Eine Förderung nach dem EEG kommt nur in Frage, wenn die Agri-PV-Anlage die Vorgaben der Bundesnetzagentur nach § 85c EEG erfüllt. Entsprechende Leitlinien hat die Bundesnetzagentur am 01.01.2021 in der
Festlegung 8175-07-00-21/1 sowie am 23.01.2023 in der
Festlegung 4.08.01.01/#4 beschlossen. Demnach müssen Agri-PV-Anlagen den Stand der Technik erfüllen. Hierbei wird auf die DIN SPEC 913434 Bezug genommen. Die Norm kann kostenlos beim
Deutsches Institut für Normung bezogen werden. Dort sind genaue Maßgaben hinsichtlich des Miteinanders von photovoltaischer und landwirtschaftlicher Fläche des Grundstücks gemacht. Das betrifft Anforderungen an die landwirtschaftliche Nutzung, z.B. Flächenverlust, Bodenerosion, Wasserverfügbarkeit. Ebenso geht es um Anforderungen an die PV-Anlage, z.B. hinsichtlich Installation, Betrieb und Wartung der Anlage. U.a. wird geregelt, dass alle drei Jahre gutachterlich gegenüber dem Netzbetreiber bestätiugt werden muss, dass die landwirtschaftliche Tätigkeit gemäß des Stands der Technik fortgeführt wird. Ohne diesen Nachweis verringert sich der anzulegende Wert um 2,5 Ct/kWh (§ 54 Abs.3 EEG).

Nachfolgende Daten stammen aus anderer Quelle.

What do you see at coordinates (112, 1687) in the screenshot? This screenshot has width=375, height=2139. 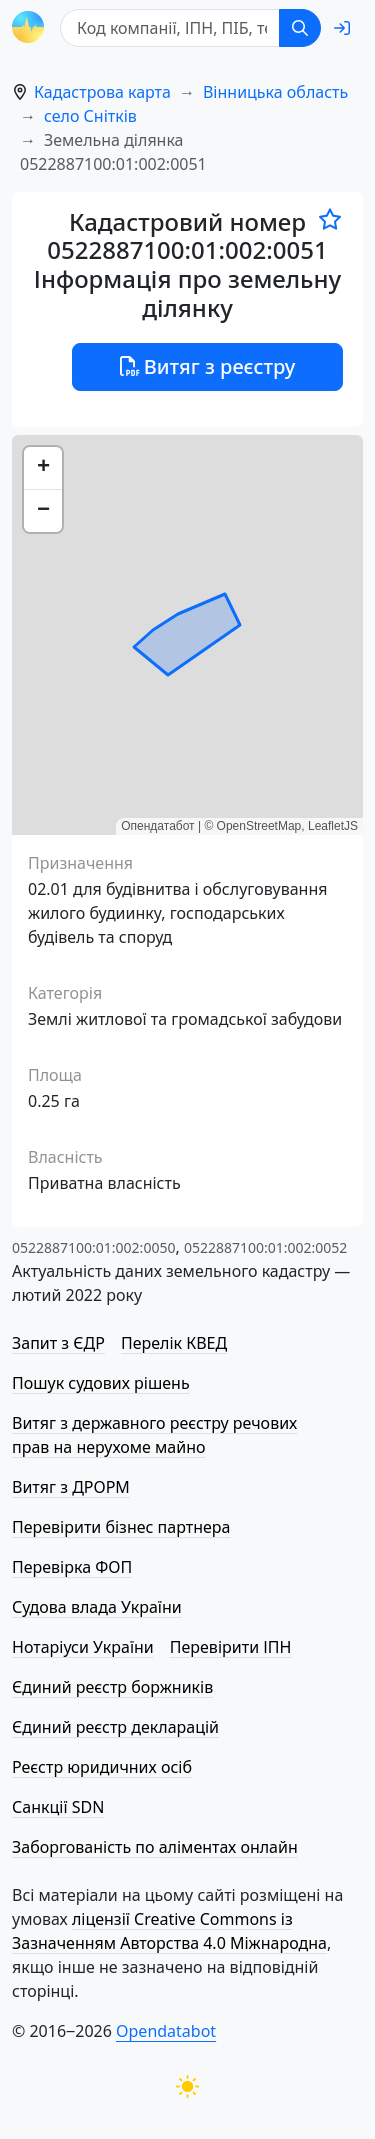 I see `Єдиний реєстр боржників` at bounding box center [112, 1687].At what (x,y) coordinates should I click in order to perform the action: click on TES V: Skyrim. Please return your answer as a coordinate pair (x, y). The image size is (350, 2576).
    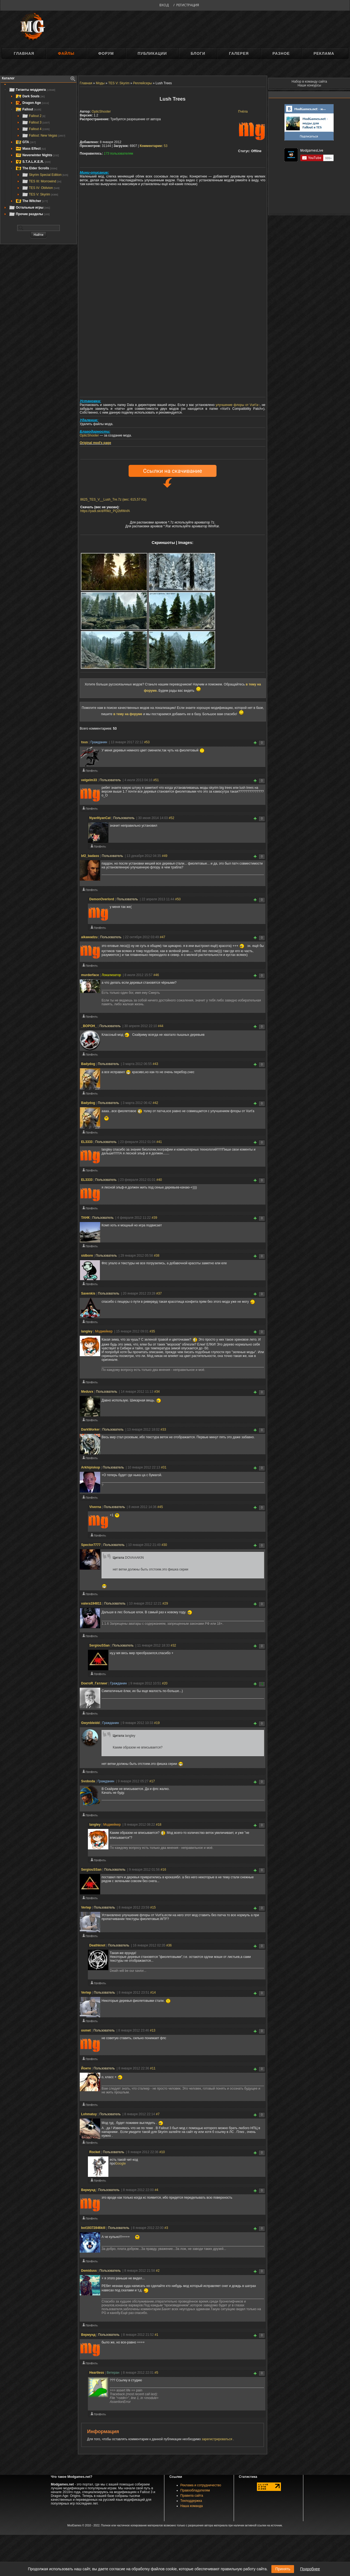
    Looking at the image, I should click on (40, 194).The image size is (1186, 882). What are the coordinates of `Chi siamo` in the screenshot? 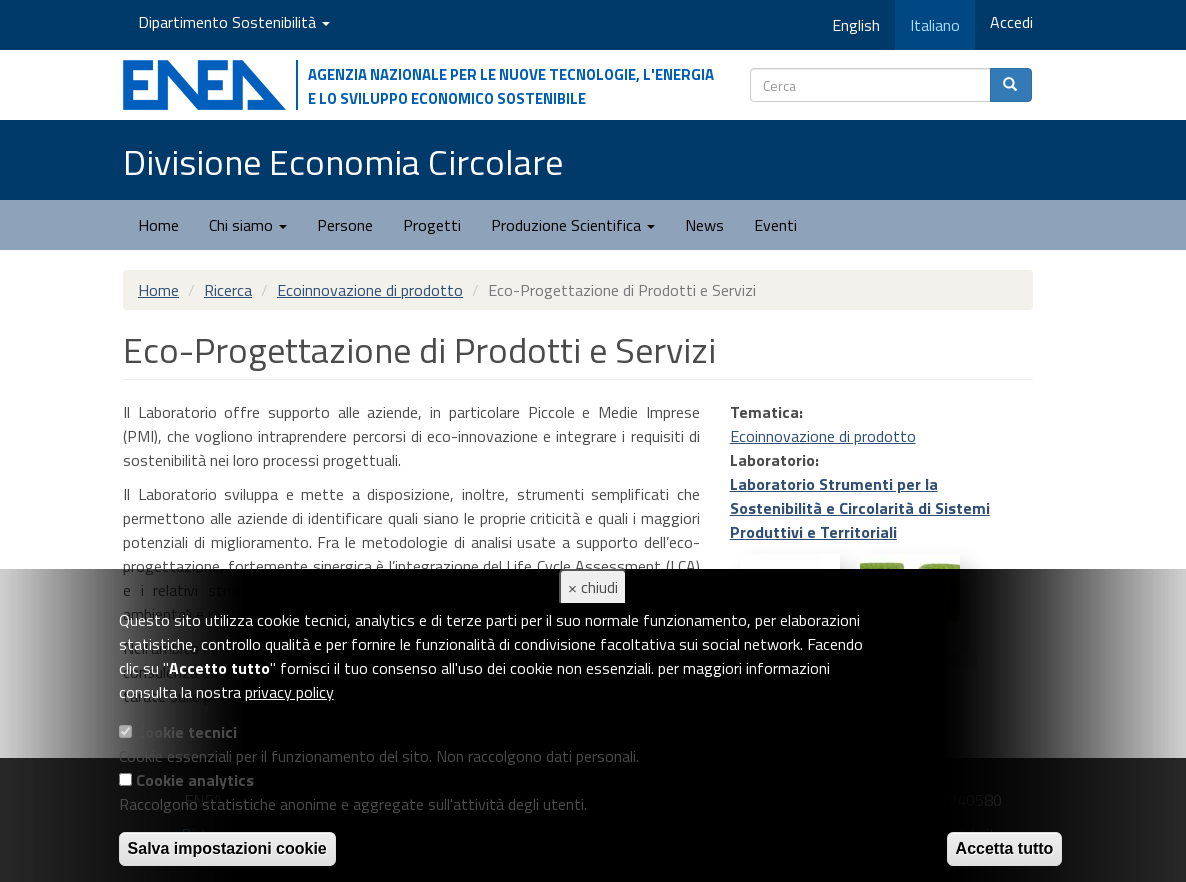 It's located at (248, 225). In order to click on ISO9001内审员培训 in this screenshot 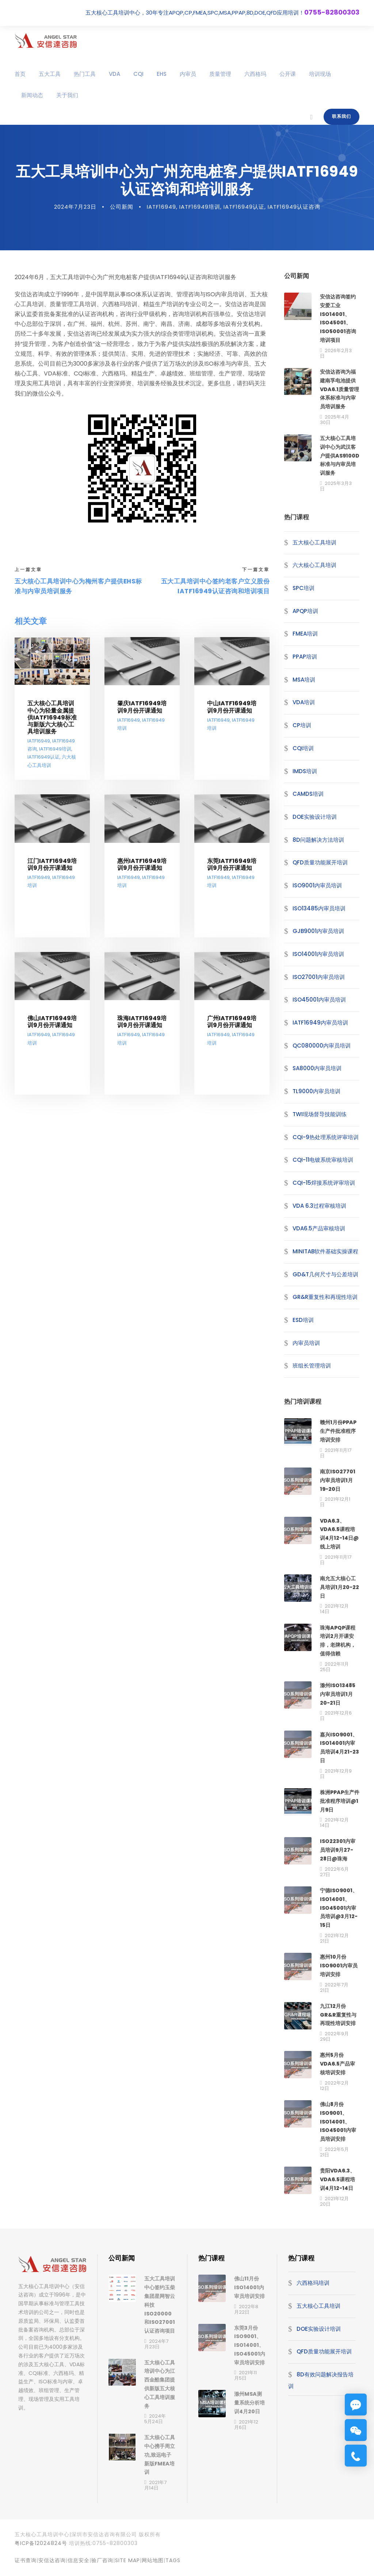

Wie bei anderen Freiflächen-Anlagen unterscheidet das EEF zwischen Anlagen mit einer Gesamtleistung bis 1 MW, bei denen die Vergütung gesetzlich bestimmt wird, und Anlagen über 1 MW, die unter das Ausschreibungsverfahren fallen. Anders als zuvor wurden Agri-PV-Anlagen über 1 MW jedoch nicht in die allgemeine Ausschreibung für Freiflächen-PV integriert, sondern werden einem besonderen Zuschlagverfahren nach § 37d EEG zugeführt. Dort werden Sie allerdings nur berücksichtigt, wenn sie bei ausschließlich senkrecht ausgerichteten Solaranlagen insgesamt mit einer lichten Höhe von mindestens 0,80 Metern und sonst insgesamt mit einer lichten Höhe von mindestens 2,10 Metern aufgeständert werden sollen.
Damit bietet das EEG eine verlässliche Grundlage, die es Investoren ermöglicht, Agri-PV-Anlagen mit der notwendigen Rechtssicherheit zu planen und realisieren.